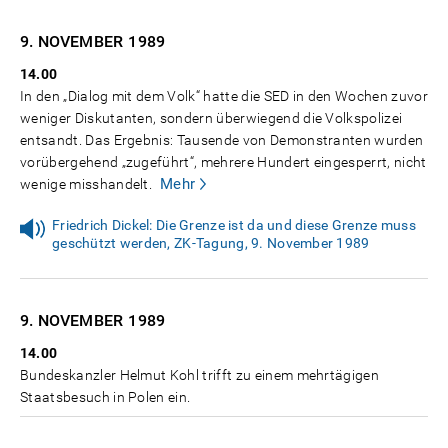
9. NOVEMBER
1989
14.00
In den „Dialog mit dem Volk“ hatte die SED in den Wochen zuvor
weniger Diskutanten, sondern überwiegend die Volkspolizei
entsandt. Das Ergebnis: Tausende von Demonstranten wurden
vorübergehend „zugeführt“, mehrere Hundert eingesperrt, nicht
Mehr
wenige misshandelt.
Friedrich Dickel: Die Grenze ist da und diese Grenze muss
geschützt werden, ZK-Tagung, 9. November 1989
9. NOVEMBER
1989
14.00
Bundeskanzler Helmut Kohl trifft zu einem mehrtägigen
Staatsbesuch in Polen ein.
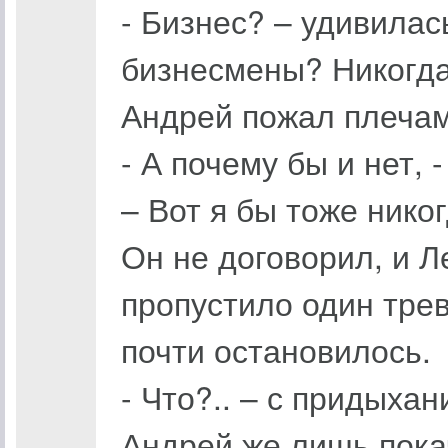
- Бизнес? – удивилас
бизнесмены? Никогда
Андрей пожал плечам
- А почему бы и нет, 
– Вот я бы тоже нико
Он не договорил, и Л
пропустило один тре
почти остановилось.
- Что?.. – с придыха
Андрей же лишь покач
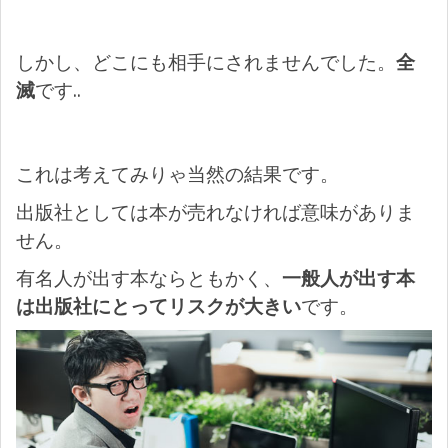
しかし、どこにも相手にされませんでした。
全
滅
です..
これは考えてみりゃ当然の結果です。
出版社としては本が売れなければ意味がありま
せん。
有名人が出す本ならともかく、
一般人が出す本
は出版社にとってリスクが大きい
です。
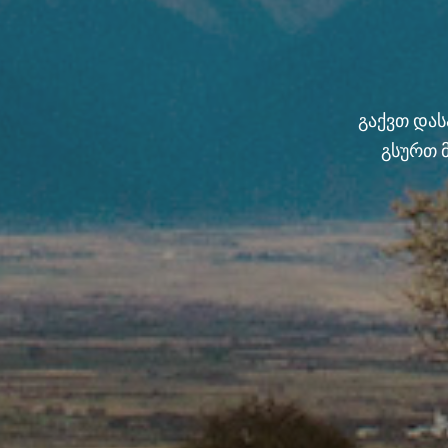
გაქვთ და
გსურთ 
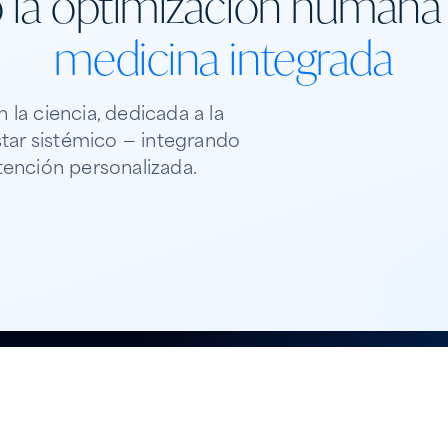
la optimización humana 
medicina integrada
la ciencia, dedicada a la
star sistémico — integrando
atención personalizada.
02
Lo que ofrecemos
Un ecosistema integrado para medicina de
precisión
ife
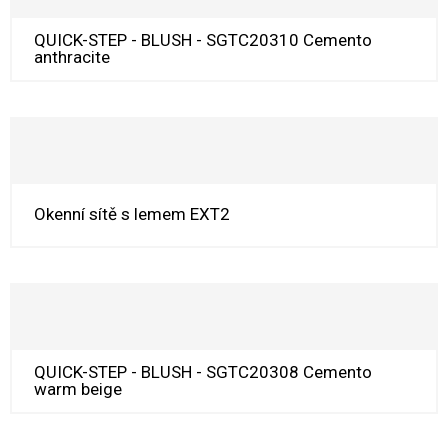
QUICK-STEP - BLUSH - SGTC20310 Cemento
anthracite
Okenní sítě s lemem EXT2
QUICK-STEP - BLUSH - SGTC20308 Cemento
warm beige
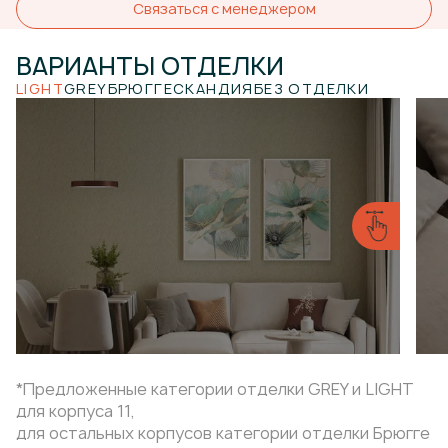
Связаться с менеджером
ВАРИАНТЫ
ОТДЕЛКИ
LIGHT
GREY
БРЮГГЕ
СКАНДИЯ
БЕЗ ОТДЕЛКИ
*Предложенные категории отделки GREY и LIGHT
для корпуса 11,
для остальных корпусов категории отделки Брюгге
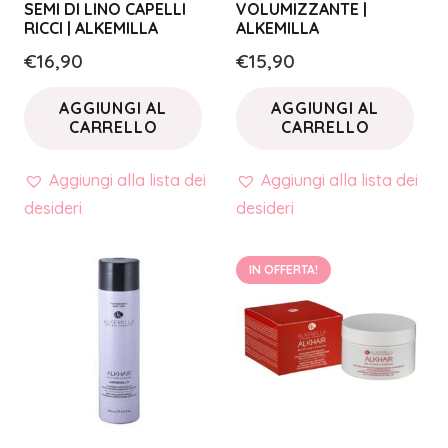
SEMI DI LINO CAPELLI
VOLUMIZZANTE |
RICCI | ALKEMILLA
ALKEMILLA
€
16,90
€
15,90
AGGIUNGI AL
AGGIUNGI AL
CARRELLO
CARRELLO
Aggiungi alla lista dei
Aggiungi alla lista dei
desideri
desideri
IN OFFERTA!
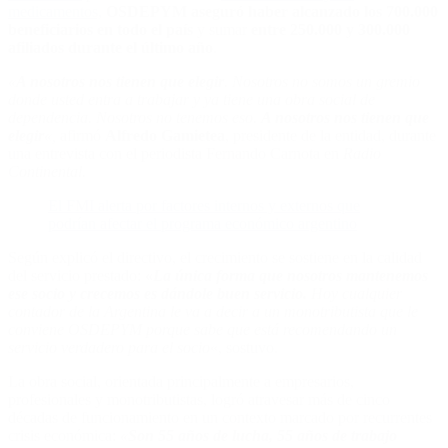
medicamentos,
OSDEPYM aseguró haber alcanzado los 700.000
beneficiarios en todo el país
y sumar
entre 250.000 y 300.000
afiliados durante el último año
.
«
A nosotros nos tienen que elegir
. Nosotros no somos un gremio
donde usted entra a trabajar y ya tiene una obra social de
dependencia. Nosotros no tenemos eso.
A nosotros nos tienen que
elegir
«,
afirmó
Alfredo Gamietea
, presidente de la entidad, durante
una entrevista con el periodista Fernando Carnota en
Radio
Continental.
El FMI alerta por factores internos y externos que
podrían afectar el programa económico argentino
Según explicó el directivo, el crecimiento se sostiene en la calidad
del servicio prestado:
«
La única forma que nosotros mantenemos
ese socio y crecemos es dándole buen servicio.
Hoy cualquier
contador de la Argentina le va a decir a un monotributista que le
conviene OSDEPYM porque sabe que está recomendando un
servicio verdadero para el socio
«, sostuvo.
La obra social, orientada principalmente a empresarios,
profesionales y monotributistas, logró atravesar más de cinco
décadas de funcionamiento en un contexto marcado por recurrentes
crisis económica:
«
Son 55 años de lucha, 55 años de trabajo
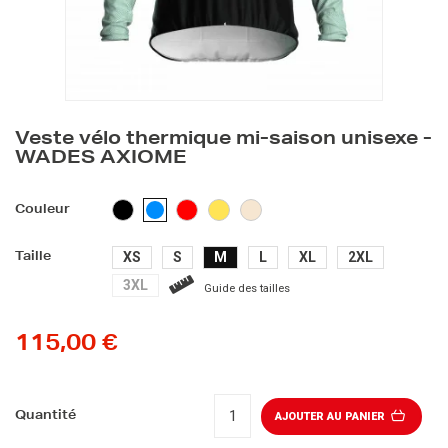
Veste vélo thermique mi-saison unisexe -
WADES AXIOME
NOIR
ROUGE
JAUNE
BEIGE
BLEU
Couleur
CLAIR
XS
S
M
L
XL
2XL
Taille
3XL
Guide des tailles
115,00 €
Quantité
AJOUTER AU PANIER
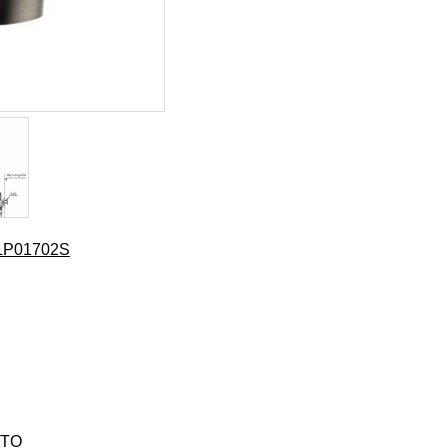
TLP01702S
OTO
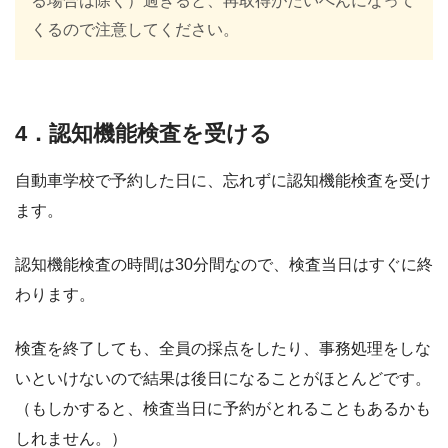
る場合は除く）過ぎると、再取得がたいへんになって
くるので注意してください。
4．認知機能検査を受ける
自動車学校で予約した日に、忘れずに認知機能検査を受け
ます。
認知機能検査の時間は30分間なので、検査当日はすぐに終
わります。
検査を終了しても、全員の採点をしたり、事務処理をしな
いといけないので結果は後日になることがほとんどです。
（もしかすると、検査当日に予約がとれることもあるかも
しれません。）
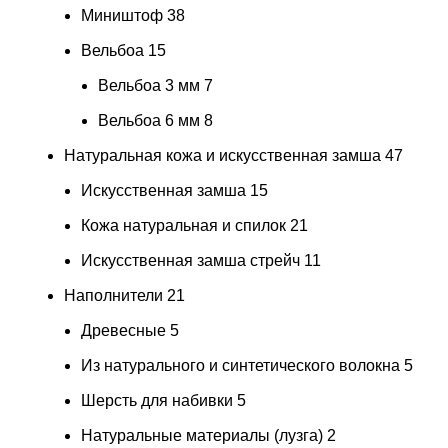
Миништоф
38
Вельбоа
15
Вельбоа 3 мм
7
Вельбоа 6 мм
8
Натуральная кожа и искусственная замша
47
Искусственная замша
15
Кожа натуральная и спилок
21
Искусственная замша стрейч
11
Наполнители
21
Древесные
5
Из натурального и синтетического волокна
5
Шерсть для набивки
5
Натуральные материалы (лузга)
2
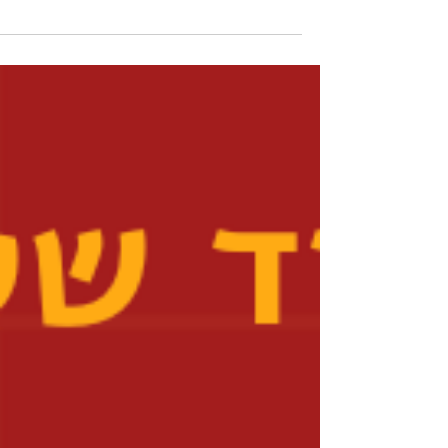
ולכן חשוב להבין איך אתם יכולים להשפיע על זה. בדיקה עדכנית
חושפת את ההבדלים בין...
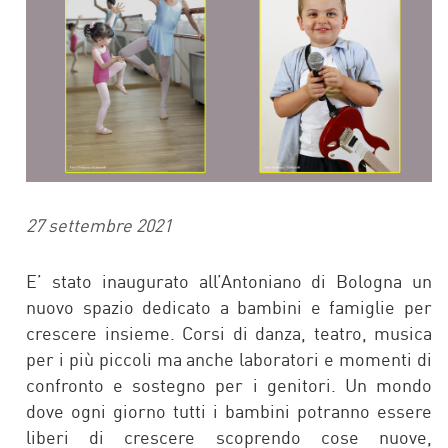
27 settembre 2021
E’ stato inaugurato all’Antoniano di Bologna un
nuovo spazio dedicato a bambini e famiglie per
crescere insieme. Corsi di danza, teatro, musica
per i più piccoli ma anche laboratori e momenti di
confronto e sostegno per i genitori. Un mondo
dove ogni giorno tutti i bambini potranno essere
liberi di crescere scoprendo cose nuove,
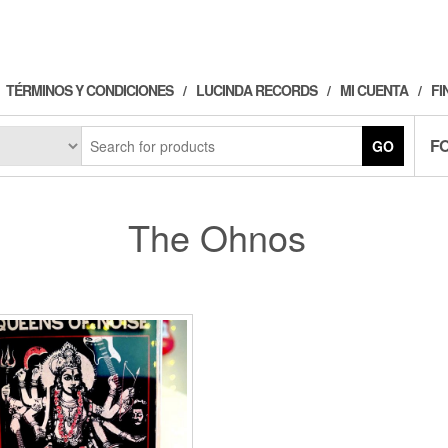
TÉRMINOS Y CONDICIONES
LUCINDA RECORDS
MI CUENTA
FI
F
GO
The Ohnos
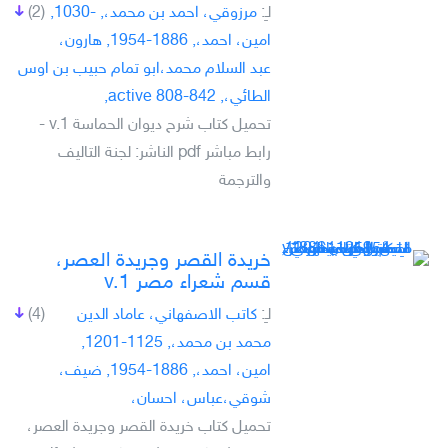
لـِ:
مرزوقي، احمد بن محمد،, -1030,
(2)
امين، احمد،, 1886-1954, هارون،
عبد السلام محمد،ابو تمام حبيب بن اوس
الطائي،, active 808-842,
تحميل كتاب شرح ديوان الحماسة v.1 -
رابط مباشر pdf الناشر: لجنة التاليف
والترجمة
خريدة القصر وجريدة العصر،
قسم شعراء مصر v.1
لـِ:
كاتب الاصفهاني، عاماد الدين
(4)
محمد بن محمد،, 1125-1201,
امين، احمد،, 1886-1954, ضيف،
شوقي،عباس، احسان،
تحميل كتاب خريدة القصر وجريدة العصر،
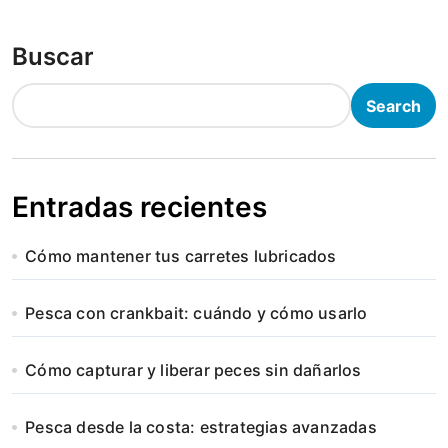
Buscar
Search
Entradas recientes
Cómo mantener tus carretes lubricados
Pesca con crankbait: cuándo y cómo usarlo
Cómo capturar y liberar peces sin dañarlos
Pesca desde la costa: estrategias avanzadas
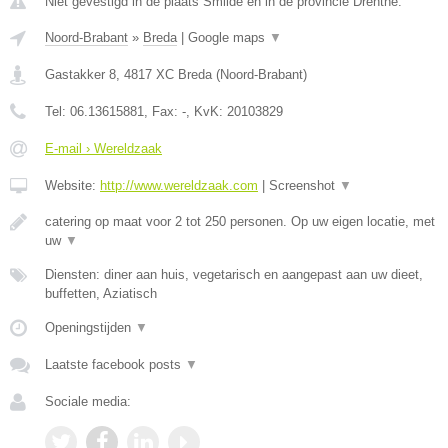
Niet gevestigd in de plaats Smilde en in de provincie Drenthe.
Noord-Brabant
»
Breda
|
Google maps
▼
Gastakker 8
,
4817 XC
Breda
(
Noord-Brabant
)
Tel:
06.13615881
, Fax:
-
, KvK:
20103829
E-mail › Wereldzaak
Website:
http://www.wereldzaak.com
|
Screenshot
▼
catering op maat voor 2 tot 250 personen. Op uw eigen locatie, met
uw
▼
Diensten: diner aan huis, vegetarisch en aangepast aan uw dieet,
buffetten, Aziatisch
Openingstijden
▼
Laatste facebook posts
▼
Sociale media:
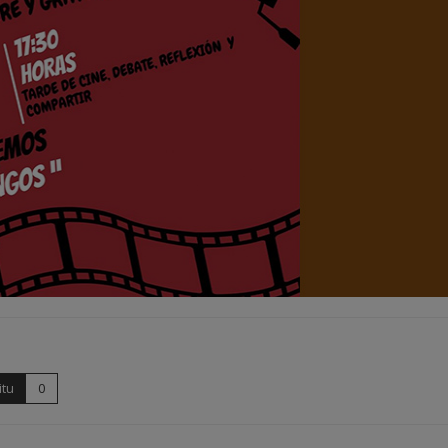
itu
0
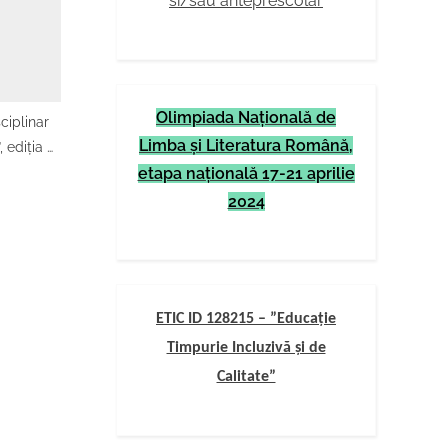
si/sau anteprescolar
tie 2026
Olimpiada Naţională de
ciplinar
Limba şi Literatura Română,
, ediția a
3
etapa naţională 17-21 aprilie
2024
ETIC ID 128215 – ”Educație
Timpurie Incluzivă și de
Calitate”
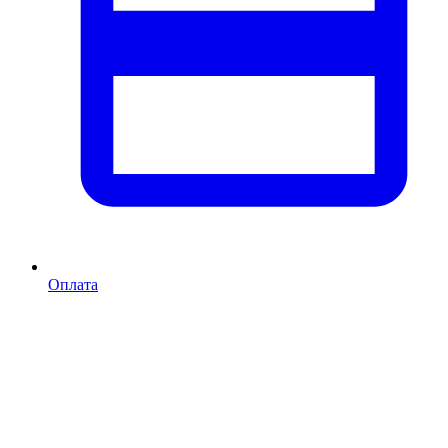
Оплата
==============================
_What is being asked_
In the data above, each line holding "durante" is to be found and copied.

_Answer to this task_
afiliados durante el último año
, presidente de la entidad, durante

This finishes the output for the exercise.